You Mean New Moons Don't Always Happen During The Day?!
- Mystic Moon Momma

- Mar 11
- 3 min read
Updated: Mar 17
Embarrassingly enough, it was honestly not that long ago that I realized New Moons don’t always occur during the day. When I was younger, I just kind of assumed the reason we couldn’t see them — and why the sky felt so dark on those nights — was simply because the Moon was trailing the Sun which had already set. It made intuitive sense: if the Moon is conjunct the Sun, then surely it must be daytime when it occurred.
It wasn’t until much later in my witchy journey, when I started paying attention to the exact degrees and timing of lunations, that the truth clicked into place. The timing of a New Moon had nothing to do with daylight at all. It wasn't about whether the Sun was up or down, or whether the Moon had already dipped below the horizon. It’s about the precise moment the Moon reaches the same ecliptic longitude as the Sun — a math alignment, not a visual one.

I learned I wasn't alone in my previous half-right assumption that New Moons were simply being washed out by the Sun, but that also those moments happen whether it’s sunrise, midnight, or anywhere in between. What you see (or don’t see) in the sky is irrelevant to the timing of the event itself.
A lunation — whether New or Full — is a geometric relationship. A New Moon occuring when the Moon catches up to the Sun at 0°, and a Full Moon occuring when they stand opposite each other at 180°. These alignments happen at the exact same instant for everyone on Earth, but our clocks translate that moment into local time. That’s why one person may experience a New Moon at 3 AM while someone across the world experiences it at 7 PM, even though it’s the same cosmic event.
The Moon’s orbit being what actually determines the timing of it all. Since the moon moves about thirteen degrees per day, while the Sun only about one, the Moon “laps” the Sun every 29.5 days. When it reaches the Sun, we get a New Moon; when it stands opposite, a Full Moon. This rhythm is steady and predictable, so not tied to daylight, seasons, or visibility — only to the Moon’s motion through space.
Seasonally, the timing of the day isn’t relevant either, rather the sign of the lunation is. Because the Sun moves through the zodiac in sync with the seasons, the sign of each New or Full Moon is seasonally anchored. Meaning a New Moon in Leo always arrives midsummer, while a New Moon in Libra always arrives in early autumn. The season shapes the symbolism sure, but not the hour on the clock. This proves useful in magickal workings if you want to align ritual with an appropriate moon for intent.

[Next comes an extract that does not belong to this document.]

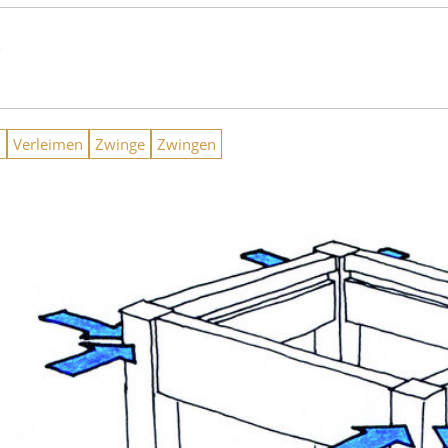
n
n
Verleimen
Zwinge
Zwingen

Wanting to cast spellwork around being more assertive? The New Moon in Aries is your girl. Plan on curating more beauty and art into your life? When the New Moon is in Taurus would be perfect!
But keep in mind that even if a New Moon occurs late at night in your neck of the woods, you still won’t see it. With the Moon rising and setting with the Sun during this phase, its illuminated side faces away from Earth. The sky could be pitch black, and the New Moon would still be invisible. In fact even the graphic at the top of this posting isn't truly a New Moon. In art we only begin to see it when it is this or that way of true conjunction. The timing of the lunation mattering in celestial geometrics for any illumination of its surface, even but a sliver, and not how we can humanly perceive it— a humbling reminder that the cosmos moves on its own schedule, and we simply witness it unfolding from our little corners on Earth.

For me, I will not see it a week from now, on March 18th at 9:23pm. And while I won't be able to make it out against the backdrop of stars I will know it's out there and that it will add an unmistakably magickal undertone to all of the celestial mechanics that bring it into existence.
Afterall, Pisces is the sign of intuition, dreams, and the unseen currents that shape our inner world. As so, this moon will open a doorway into the softer, more liminal layers of consciousness for us to explore. It’ll be a moment for dissolving old emotional residue, trusting our inner voices, and planting intentions that come from the soul rather than the mind. This lunation invites us to begin again from a place of surrender and imagination — to let our next chapters be guided not by logic or strategy, but by the quiet, shimmering truth that rises up when you allow yourself to drift, feel, and listen.